TASK DETAILS:
Please reproduce all entries word for word, leaving every image behind.

** Opening INPUT RECORDS block **

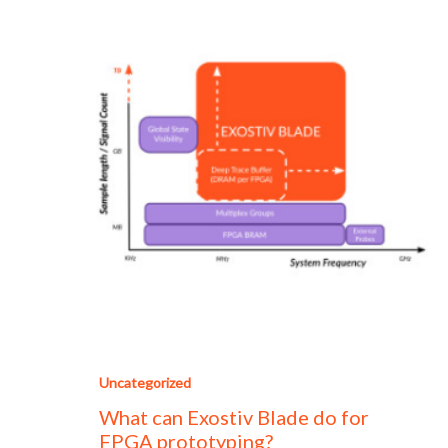
Uncategorized
What can Exostiv Blade do for
FPGA prototyping?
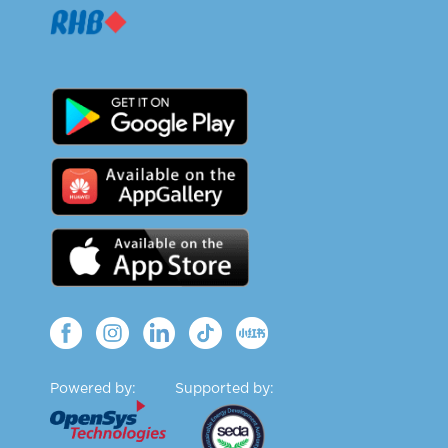
Powered by:
Supported by:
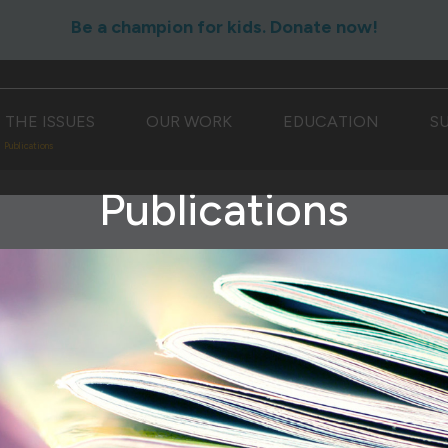
Be a champion for kids. Donate now!
THE ISSUES
OUR WORK
EDUCATION
S
Publications
Publications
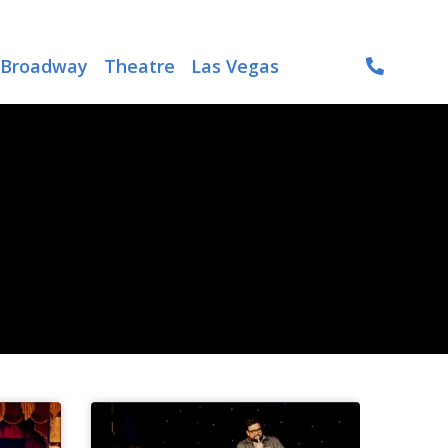
Broadway
Theatre
Las Vegas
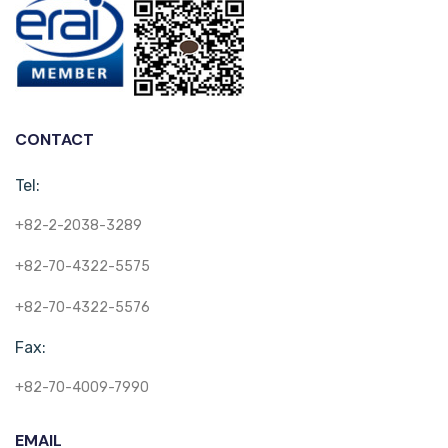
CONTACT
Tel:
+82-2-2038-3289
+82-70-4322-5575
+82-70-4322-5576
Fax:
+82-70-4009-7990
EMAIL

** Closing INPUT RECORDS block **

PROBLEM SOLUTION:
Uncategorized
What can Exostiv Blade do for
FPGA prototyping?
Powered by:
Supported by:
Be a champion for kids. Donate now!
THE ISSUES
OUR WORK
EDUCATION
S
Publications
Publications
Broadway
Theatre
Las Vegas
CONTACT
Tel:
+82-2-2038-3289
+82-70-4322-5575
+82-70-4322-5576
Fax:
+82-70-4009-7990
EMAIL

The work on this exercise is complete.